I wait for her to soften, then I slowly draw her into my arms. “Are you okay, little flower? You swear that’s all that happened?” She wraps her arms around my waist, pressing her face to my chest. I kiss the top of her head. When she doesn’t answer, I say, “Talk to me.”

“I’m okay. It was upsetting, but I’m fine. And you’re here.”

The last three words do something foreign to my heart.

“Tell me what you need.”

She lifts her head and peers up at me. She’s soft and supple and totally submissive again. “Just you,” she murmurs. “Us. To be your slave tonight.”

“Hm.” I tip her chin up, drinking in her unconditional surrender like it’s the fuel that keeps me alive. The electricity sparks between us and a haze of filthy ideas flash through my head. “You definitely have a punishment coming for lying to me. But I’m going to feed you and make sure you’re all right first.”

Her eyes dilate, and her nipples poke through her red scoop-neck blouse. “I’m not hungry yet. Honestly. I just want to play.”

“Come here.” I take her hand and lead her into the bathroom where I turn on the shower. “Strip.”

She’s instantly eager, kicking off her heels, shimmying out of her top and slacks. I lean back against the counter to watch her bra and panties come off, my dick lengthening in my pants.

“Wash off your day, blossom. Take your time.”

“Yes, Master,” she murmurs, head bowed.

I marvel at my urge to kiss that bowed head.
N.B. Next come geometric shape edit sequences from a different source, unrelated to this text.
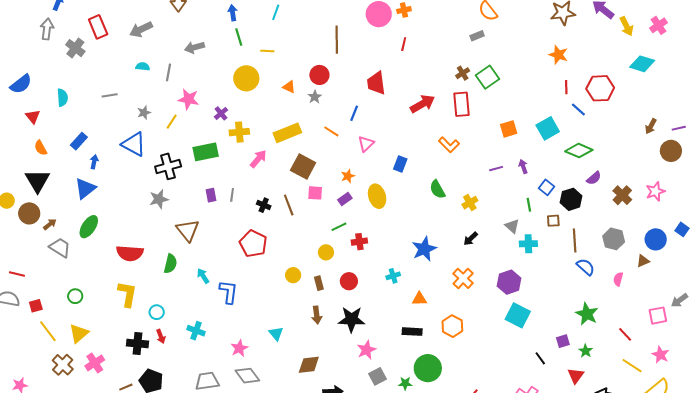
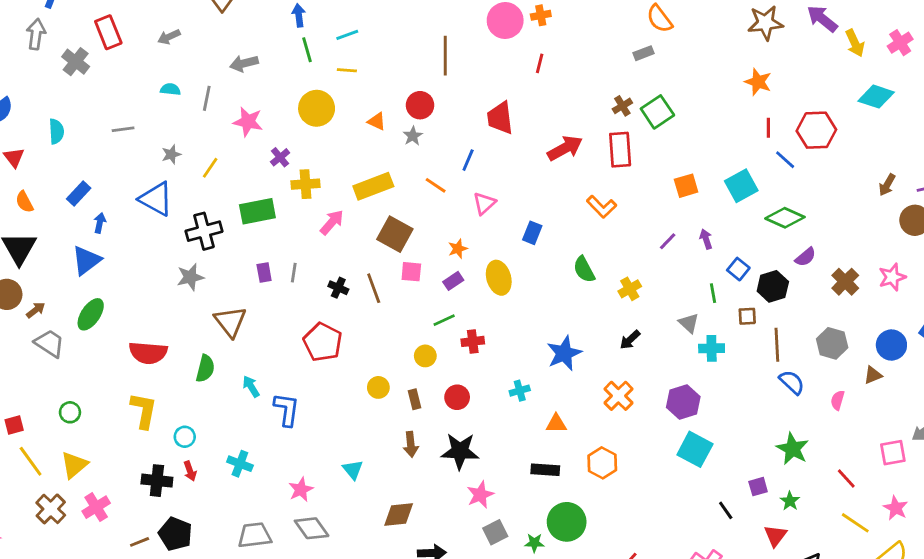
cyan line: (276, 12) -> (347, 35), moved, turned 49
gray arrow: (141, 29) -> (169, 37), size x0.7
pink star: (188, 99) -> (248, 122), moved
purple line: (496, 169) -> (668, 241), turned -32

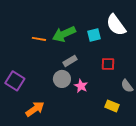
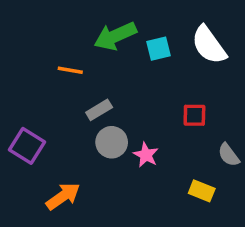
green arrow: (64, 34) -> (115, 36), moved
cyan square: (94, 35) -> (158, 49), moved
gray rectangle: (70, 61) -> (99, 110), moved

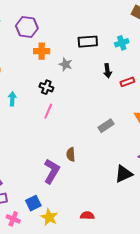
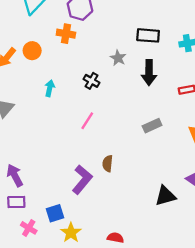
orange cross: (42, 51) -> (66, 34), moved
black arrow: (108, 71) -> (149, 73), moved, size x1.5
pink line: (48, 111) -> (87, 121), moved
gray rectangle: (106, 126) -> (152, 126), moved

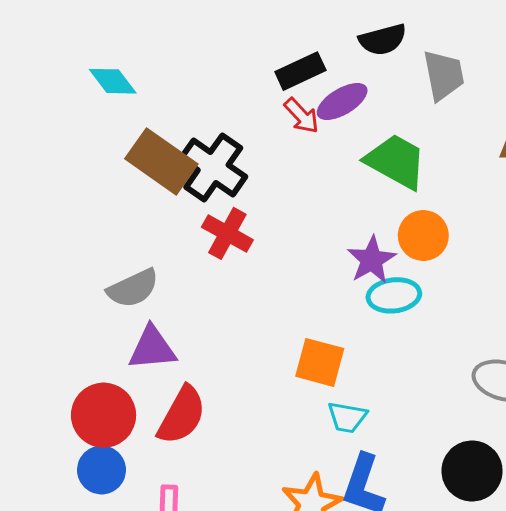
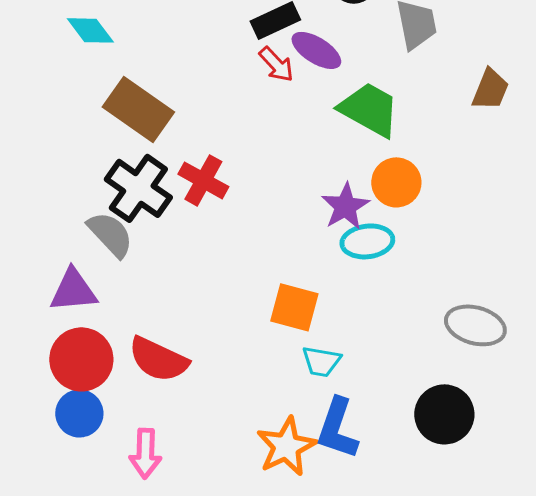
purple ellipse: (342, 102) -> (316, 50), turned 63
black cross: (213, 167) -> (138, 188), moved
gray semicircle: (133, 288) -> (110, 234), turned -108
purple triangle: (152, 348) -> (73, 290), moved
red semicircle: (182, 415) -> (158, 359), turned 86

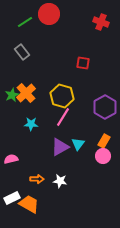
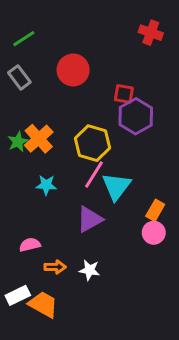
red circle: (49, 14) -> (73, 70), moved
green line: (25, 22) -> (24, 39), moved
gray rectangle: (22, 52) -> (19, 77), moved
purple hexagon: (105, 107) -> (136, 116), moved
cyan triangle: (78, 144) -> (116, 186), moved, size x1.5
pink semicircle: (11, 159) -> (30, 245), moved

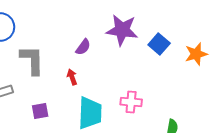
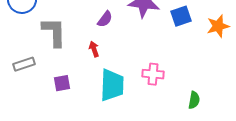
blue square: (159, 44) -> (181, 16), turned 30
How affectionate she’s taught me to be in just a few short weeks. That first night at Black Light, after I broke her as I’d known I would, the urge to walk away—hell, to run away was so strong. But Maxim directed me back to her. Said I owned her now. That she was mine. And that weight, that responsibility felt so light and heavy at the same time. I’d never held a woman before that night. I’d fucked. I’d scened with some women, though I was new to the BDSM world. But Kayla curled up in a blanket in my arms, needed to be held, and it forever changed me.

Whatever it is that she calls up in me is what makes me unwilling to walk away. This relationship is impractical at best—probably unhealthy for her, yet I’m here for the seventh weekend, more invested in seeing her again than I am in my next breath.

I stay where I am and watch through the glass shower doors, enjoying the view for a bit, then head into the bedroom to prepare for our scene.